Performance: Paralinguistic Cues, Metadata, and Identity
The ways in which the metadata for Johnston’s and Anonymous’ narratives differ from the others is also suggestive. The other five narratives provide the authors' full names, topical titles, and submission dates, but no other information. Anonymous' metadata excludes her name, which seems in keeping with the distance she maintains from the camera. Withholding her name in the metadata functions the same way as withholding her face in the video: she declines to fully identify herself in, or with, her narrative.

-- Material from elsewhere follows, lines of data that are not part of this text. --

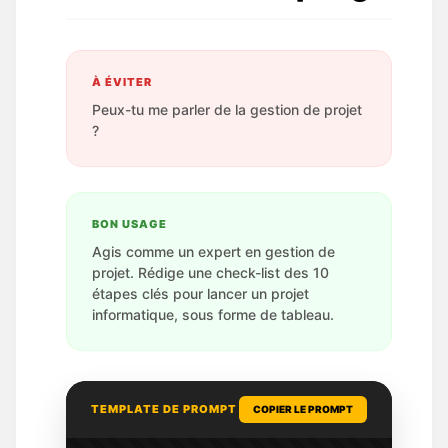
À ÉVITER
Peux-tu me parler de la gestion de projet
?
BON USAGE
Agis comme un expert en gestion de
projet. Rédige une check-list des 10
étapes clés pour lancer un projet
informatique, sous forme de tableau.
TEMPLATE DE PROMPT
COPIER LE PROMPT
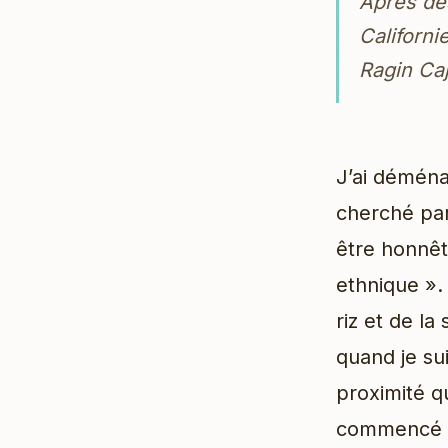
Après de
Californi
Ragin Caj
J’ai déménag
cherché part
être honnête
ethnique ».
riz et de la
quand je sui
proximité qu
commencé m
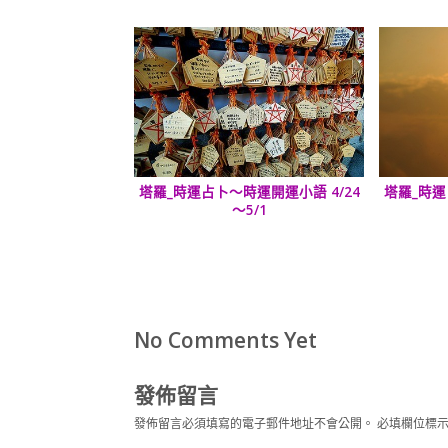
塔羅_時運占卜～時運開運小語 4/24
塔羅_時運
～5/1
No Comments Yet
發佈留言
發佈留言必須填寫的電子郵件地址不會公開。
必填欄位標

Johnston's metadata is striking for the opposite reason: unlike the other narrators, she answers some of the demographic questions asked by the DALN's accession questionnaire. In response to open-ended questions about race/ethnicity and class, Johnston identifies herself as "african american" and "lower middle class." It is important to note here that the DALN’s accession questionnaire is a folksonomy. It does not ask users to choose from a controlled vocabulary, but phrases demographic questions as follows:
- Do you want to self-identify with regard to race or ethnicity? (This information will help other DALN users find stories by the race/ethnicity of their authors.)
- Do you want to self-identify with regard to your class background (ex.: working class, middle class, wealthy)? (This information will help other DALN users find stories by the race/ethnicity of their authors.) ("About Your Literacy Narrative")
The demographic questions' “fill-in-the blank” structure reflects the DALN creators’ interest in how (and whether) people identify and define themselves when given the freedom to do so. In light of the open-endedness of the DALN’s metadata questions, Johnston's choice to answer these questions at all and to answer them the way she does may have to do with her own identity-related commitments, or it may have to do with the way the accession questions are presented. As indicated above, the DALN accession questionnaire explains that including demographic information offers users the option to group related narratives together in order to look at them according to different lenses such as race, gender, class, and topic ("About Your Literacy Narrative"). Within this context, for instance, Johnston's selective inclusion of specific identity categories in her narrative's metadata may suggest that she sees her technology identity as affected by her racial and class identity and wants her story viewed alongside narratives by other African Americans and/or members of the lower middle class. Attending to potentially strategic uses of DALN metadata like Johnston’s offers a way to link individual narratives to their wider context based on explicit—in addition to implicit—connections between these personal stories and social, cultural, and economic conditions.